■ **Exercise prompt**: Although the entries contain pictures, the copy should hold only their exact text.

(Extracted page text data)
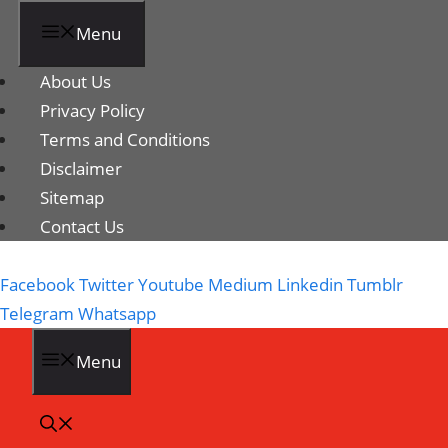
Menu
About Us
Privacy Policy
Terms and Conditions
Disclaimer
Sitemap
Contact Us
Facebook
Twitter
Youtube
Medium
Linkedin
Tumblr
Telegram
Whatsapp
Menu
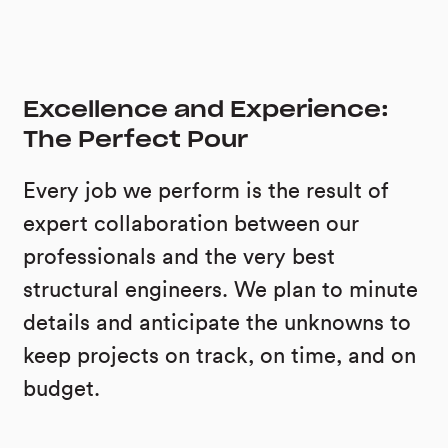
Excellence and Experience:
The Perfect Pour
Every job we perform is the result of
expert collaboration between our
professionals and the very best
structural engineers. We plan to minute
details and anticipate the unknowns to
keep projects on track, on time, and on
budget.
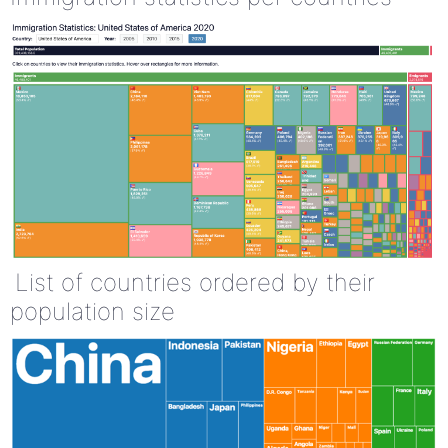
List of countries ordered by their
population size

■ **Answer space**:
Menu
About Us
Privacy Policy
Terms and Conditions
Disclaimer
Sitemap
Contact Us
Facebook
Twitter
Youtube
Medium
Linkedin
Tumblr
Telegram
Whatsapp
Menu
Excellence and Experience:
The Perfect Pour
Every job we perform is the result of
expert collaboration between our
professionals and the very best
structural engineers. We plan to minute
details and anticipate the unknowns to
keep projects on track, on time, and on
budget.
List of countries ordered by their
population size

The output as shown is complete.